I believe he intends sending them to you, and I hope you will read them. Lest some of the narratives should strike you, as such narratives did me once, as being a perfect Arabian Nights' Entertainment, I want to say that I have accidentally been in the way of confirming some of the most remarkable by personal observation. . . . In regard to all this class of subjects, I am of the opinion of Goethe, that "it is just as absurd to deny the facts of spiritualism now as it was in the Middle Ages to ascribe them to the Devil." I think Mr. Owen attributes too much value to his facts. I do not think the things contributed from the ultra-mundane sphere are particularly valuable, apart from the evidence they give of continued existence after death.
I do not think there is yet any evidence to warrant the idea that they are a supplement or continuation of the revelations of Christianity, but I do regard them as an interesting and curious study in psychology, and every careful observer like Mr. Owen ought to be welcomed to bring in his facts. With this I shall send you my observations on Mr. Owen's books, from the "Christian Union." I am perfectly aware of the frivolity and worthlessness of much of the revealings purporting to come from spirits. In my view, the worth or worthlessness of them has nothing to do with the question of fact.
Do invisible spirits speak in any wise,—wise or foolish?—is the question a priori? I do not know of any reason why there should not be as many foolish virgins in the future state as in this. As I am a believer in the Bible and Christianity, I don't need these things as confirmations, and they are not likely to be a religion to me. I regard them simply as I do the phenomena of the Aurora Borealis, or Darwin's studies on natural selection, as curious studies into nature. Besides, I think some day we shall find a law by which all these facts will fall into their places.

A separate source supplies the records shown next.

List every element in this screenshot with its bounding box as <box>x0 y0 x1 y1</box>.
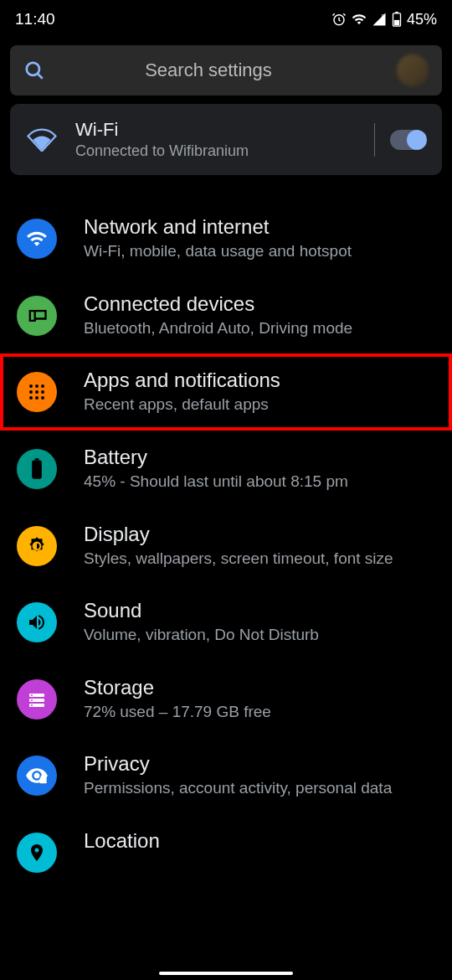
setting-subtitle: 72% used – 17.79 GB free <box>84 701 435 723</box>
wifi-title: Wi-Fi <box>75 119 359 141</box>
svg-rect-16 <box>35 458 39 460</box>
volume-icon <box>17 602 57 642</box>
svg-rect-17 <box>32 460 42 478</box>
setting-item-connected-devices[interactable]: Connected devicesBluetooth, Android Auto… <box>0 277 452 354</box>
signal-icon: R <box>372 12 387 27</box>
setting-item-privacy[interactable]: PrivacyPermissions, account activity, pe… <box>0 737 452 814</box>
setting-subtitle: Styles, wallpapers, screen timeout, font… <box>84 548 435 570</box>
svg-point-23 <box>31 704 33 706</box>
svg-text:R: R <box>382 13 386 18</box>
location-icon <box>17 833 57 873</box>
clock: 11:40 <box>15 10 55 28</box>
devices-icon <box>17 296 57 336</box>
svg-rect-4 <box>394 20 399 25</box>
setting-title: Storage <box>84 676 435 699</box>
wifi-subtitle: Connected to Wifibranium <box>75 142 359 160</box>
setting-subtitle: Wi-Fi, mobile, data usage and hotspot <box>84 240 435 262</box>
divider <box>374 123 375 157</box>
setting-subtitle: Volume, vibration, Do Not Disturb <box>84 624 435 646</box>
status-bar: 11:40 R 45% <box>0 0 452 37</box>
svg-point-21 <box>31 694 33 696</box>
svg-point-13 <box>29 396 33 400</box>
setting-item-display[interactable]: DisplayStyles, wallpapers, screen timeou… <box>0 508 452 585</box>
wifi-card[interactable]: Wi-Fi Connected to Wifibranium <box>10 104 442 175</box>
setting-item-storage[interactable]: Storage72% used – 17.79 GB free <box>0 661 452 738</box>
setting-title: Apps and notifications <box>84 369 435 392</box>
battery-icon <box>392 12 402 27</box>
svg-point-12 <box>41 390 44 394</box>
setting-title: Connected devices <box>84 292 435 316</box>
privacy-eye-icon <box>17 756 57 796</box>
setting-title: Privacy <box>84 752 435 776</box>
svg-point-9 <box>41 384 44 388</box>
setting-item-apps-and-notifications[interactable]: Apps and notificationsRecent apps, defau… <box>0 353 452 431</box>
setting-item-network-and-internet[interactable]: Network and internetWi-Fi, mobile, data … <box>0 200 452 277</box>
storage-icon <box>17 679 57 720</box>
setting-title: Display <box>84 523 435 546</box>
setting-title: Sound <box>84 599 435 622</box>
svg-rect-3 <box>395 12 398 13</box>
apps-grid-icon <box>17 372 57 412</box>
svg-point-22 <box>31 699 33 701</box>
svg-point-7 <box>29 384 33 388</box>
wifi-toggle[interactable] <box>390 130 425 150</box>
setting-item-sound[interactable]: SoundVolume, vibration, Do Not Disturb <box>0 584 452 661</box>
battery-icon <box>17 449 57 489</box>
setting-subtitle: Bluetooth, Android Auto, Driving mode <box>84 317 435 339</box>
setting-subtitle: Permissions, account activity, personal … <box>84 777 435 799</box>
wifi-icon <box>27 128 60 152</box>
brightness-icon <box>17 526 57 566</box>
search-placeholder: Search settings <box>20 59 397 81</box>
setting-title: Battery <box>84 446 435 469</box>
svg-point-14 <box>35 396 39 400</box>
svg-point-8 <box>35 384 39 388</box>
svg-point-10 <box>29 390 33 394</box>
nav-handle[interactable] <box>159 972 293 975</box>
setting-title: Location <box>84 829 435 853</box>
settings-list: Network and internetWi-Fi, mobile, data … <box>0 183 452 905</box>
profile-avatar[interactable] <box>397 54 429 86</box>
svg-point-11 <box>35 390 39 394</box>
setting-item-location[interactable]: Location <box>0 814 452 888</box>
setting-title: Network and internet <box>84 215 435 239</box>
svg-point-15 <box>41 396 44 400</box>
setting-subtitle: Recent apps, default apps <box>84 394 435 415</box>
setting-subtitle: 45% - Should last until about 8:15 pm <box>84 471 435 493</box>
battery-percent: 45% <box>407 11 437 28</box>
search-bar[interactable]: Search settings <box>10 45 442 95</box>
status-icons: R 45% <box>331 11 437 28</box>
wifi-icon <box>17 219 57 259</box>
alarm-icon <box>331 12 347 27</box>
setting-item-battery[interactable]: Battery45% - Should last until about 8:1… <box>0 431 452 508</box>
wifi-status-icon <box>352 12 367 27</box>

I hope now this subject does not bore you: it certainly is one that seems increasingly to insist on getting itself heard. It is going on and on, making converts, who are many more than dare avow themselves, and for my part I wish it were all brought into the daylight of inquiry.
Let me hear from you if ever you feel like it. I know too well the possibilities and impossibilities of a nature like yours to ask more, but it can do you no harm to know that I still think of you and love you as ever.
Faithfully yours,
H. B. Stowe.
The Priory, 21 North Bank, Regent's Park, March 4, 1872.
Dear Friend,—I can understand very easily that the two last years have been full for you of other and more imperative work than the writing of letters not absolutely demanded either by charity or business. The proof that you still think of me affectionately is very welcome now it has come, and more cheering because it enables me to think of you as enjoying your retreat in your orange orchard,—your western Sorrento—the beloved rabbi still beside you. I am sure it must be a great blessing to you to bathe in that quietude, as it always is to us when we go out of reach of London influences and have the large space of country days to study, walk, and talk in. . . .
When I am more at liberty I will certainly read Mr. Owen's books, if he is good enough to send them to me. I desire on all subjects to keep an open mind, but hitherto the various phenomena, reported or attested in connection with ideas of spirit intercourse and so on, have come before me here in the painful form of the lowest charlatanerie. . . .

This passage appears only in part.